Sunday, September 15, 2013

Where does your Faith come from?




Dover Beach
By:  Matthew Arnold

 Ah, love, let us be true
To one another! for the world, which seems
To lie before us like a land of dreams,
So various, so beautiful, so new,
Hath really neither joy, nor love, nor light,
Nor certitude, nor peace, nor help for pain;
And we are here as on a darkling plain
Swept with confused alarms of struggle and flight,
Where ignorant armies clash by night.


Talk about a sharp contrast between the picture of the tranquil beach and the Dover Beach of Matthew Arnold!  Yet, he paints the picture of where we stand today...
wanting the harmony of the beach, feeling the "confused alarms and flight/where ignorant armies clash by night"...and think nothing of gassing their own people.  
Little solace comes from Pulitzer Prize winner Barbara Tuchman where she points out in her book The March of Folly that we are a human race given to warring against our very selves---we have gassed our children through the ages.

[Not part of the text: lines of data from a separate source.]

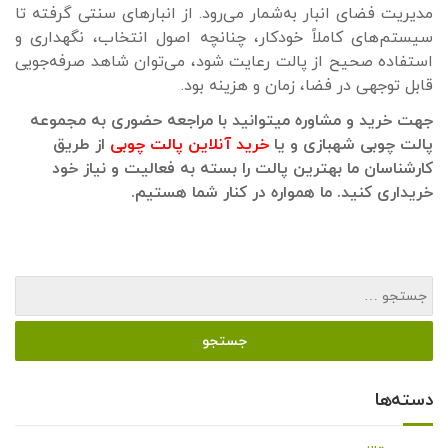
مدیریت فضای انبار به‌شمار می‌رود. از انبارهای سنتی گرفته تا
سیستم‌های کاملاً خودکار، چنانچه اصول انتخاب، نگهداری و
استفاده صحیح از پالت رعایت شود، می‌توان شاهد صرفه‌جویی
قابل توجهی در فضا، زمان و هزینه بود.
جهت خرید و مشاوره میتوانید با مراجعه حضوری به مجموعه
پالت چوبی شهبازی و یا
خرید آنلاین پالت چوبی
از طریق
کارشناسان ما بهترین پالت را بسته به فعالیت و نیاز خود
خریداری کنید. ما همواره در کنار شما هستیم.
دسته‌ها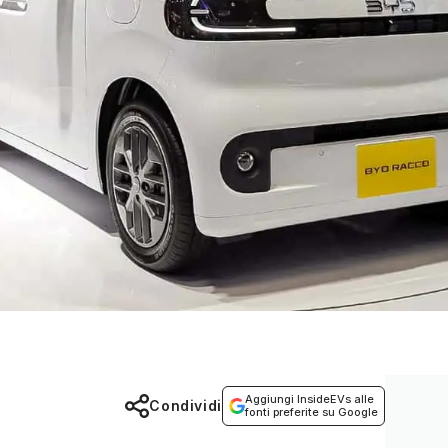
Aggiungi InsideEVs alle
Condividi
fonti preferite su Google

It seems to me that all is quite hopeless if we take our faith from the world.  "There was an argument that went something like this.  If there is a watch, there must be a watchmaker.  If we have the world, there must be a Creator."   However, what are we to say if the watch is severely broken--that the watchmaker is broken?  

The other way to take our faith is from revelation--God's gift of sharing God through history to say that we don't argue from the world to God....but we have this faith because God has willed to share God with us.  CS Lewis in that anything but simple book, The Case for Christianity, points out that in a world of folly, given to war against itself, nevertheless...we have this belief in God because it is planted in us...God wills to give God to us.  

Another poet, Madeleine L'Engle wrote that: 
"That was no time for God to be born in a world in the grip of Rome, 
yet love still took the risk to be born."